### Activity
Look below for the line containing "Développement des interfaces"; from there through the line containing "projects including custom", both lines included, please set down each line exactly and nothing else.

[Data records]
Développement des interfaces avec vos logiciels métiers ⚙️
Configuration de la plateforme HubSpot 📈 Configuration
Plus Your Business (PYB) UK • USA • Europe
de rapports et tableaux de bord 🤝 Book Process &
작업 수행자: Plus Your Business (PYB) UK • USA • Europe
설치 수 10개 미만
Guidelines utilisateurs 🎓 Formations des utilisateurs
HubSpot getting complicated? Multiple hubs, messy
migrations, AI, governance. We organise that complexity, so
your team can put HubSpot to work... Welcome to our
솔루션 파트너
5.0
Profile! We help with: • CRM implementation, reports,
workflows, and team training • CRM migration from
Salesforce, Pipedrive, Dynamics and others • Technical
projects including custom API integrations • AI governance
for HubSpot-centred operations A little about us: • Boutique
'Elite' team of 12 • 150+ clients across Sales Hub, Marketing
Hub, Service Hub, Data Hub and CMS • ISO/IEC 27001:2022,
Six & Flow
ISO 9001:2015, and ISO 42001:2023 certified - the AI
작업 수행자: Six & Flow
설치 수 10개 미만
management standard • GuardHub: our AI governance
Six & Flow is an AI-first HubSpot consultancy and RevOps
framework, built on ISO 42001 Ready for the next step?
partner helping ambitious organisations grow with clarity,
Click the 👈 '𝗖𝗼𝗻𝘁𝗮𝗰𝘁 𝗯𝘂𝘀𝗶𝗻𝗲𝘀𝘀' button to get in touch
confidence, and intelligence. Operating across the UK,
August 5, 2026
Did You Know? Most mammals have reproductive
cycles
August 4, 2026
--
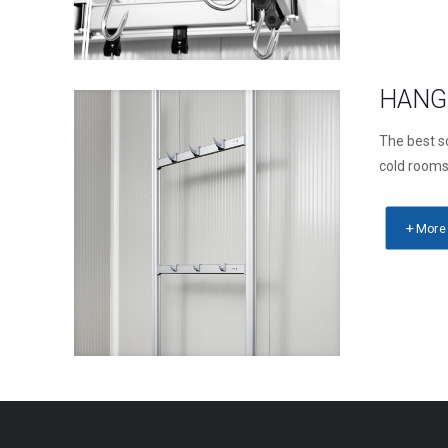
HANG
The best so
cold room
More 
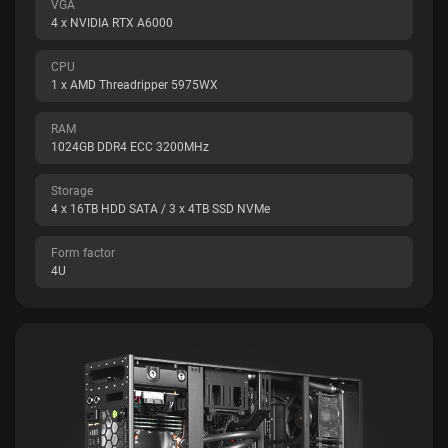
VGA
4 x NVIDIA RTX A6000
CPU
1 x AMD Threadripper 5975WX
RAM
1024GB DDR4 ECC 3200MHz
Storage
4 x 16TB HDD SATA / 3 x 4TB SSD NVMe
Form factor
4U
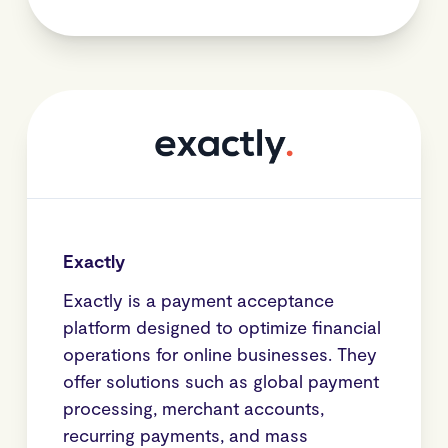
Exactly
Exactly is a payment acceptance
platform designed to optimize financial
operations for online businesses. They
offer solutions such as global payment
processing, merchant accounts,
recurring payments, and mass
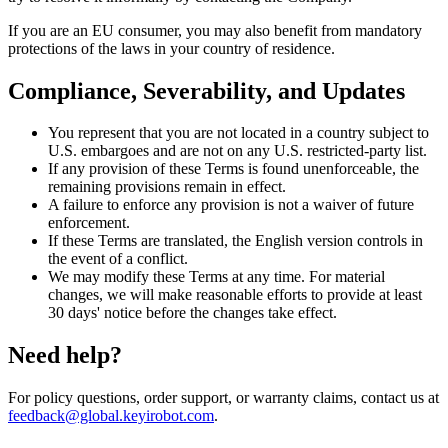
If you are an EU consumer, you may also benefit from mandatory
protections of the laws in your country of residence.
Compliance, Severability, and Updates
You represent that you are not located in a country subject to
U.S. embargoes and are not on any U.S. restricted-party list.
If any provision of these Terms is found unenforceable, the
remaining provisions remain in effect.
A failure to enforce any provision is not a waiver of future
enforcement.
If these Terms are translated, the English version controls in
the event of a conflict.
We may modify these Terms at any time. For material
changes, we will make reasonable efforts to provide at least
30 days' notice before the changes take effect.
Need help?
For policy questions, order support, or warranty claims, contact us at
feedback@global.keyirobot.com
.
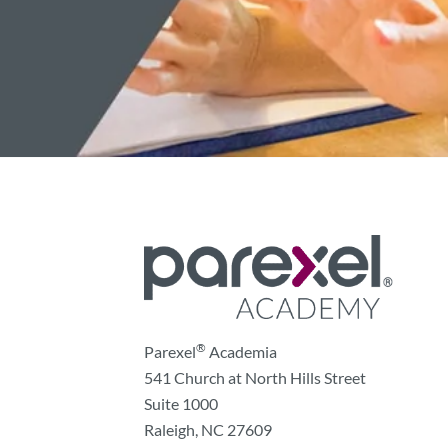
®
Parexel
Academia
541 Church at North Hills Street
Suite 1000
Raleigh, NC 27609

### Reply to the task
Développement des interfaces avec vos logiciels métiers ⚙️
Configuration de la plateforme HubSpot 📈 Configuration
Plus Your Business (PYB) UK • USA • Europe
de rapports et tableaux de bord 🤝 Book Process &
작업 수행자: Plus Your Business (PYB) UK • USA • Europe
설치 수 10개 미만
Guidelines utilisateurs 🎓 Formations des utilisateurs
HubSpot getting complicated? Multiple hubs, messy
migrations, AI, governance. We organise that complexity, so
your team can put HubSpot to work... Welcome to our
솔루션 파트너
5.0
Profile! We help with: • CRM implementation, reports,
workflows, and team training • CRM migration from
Salesforce, Pipedrive, Dynamics and others • Technical
projects including custom API integrations • AI governance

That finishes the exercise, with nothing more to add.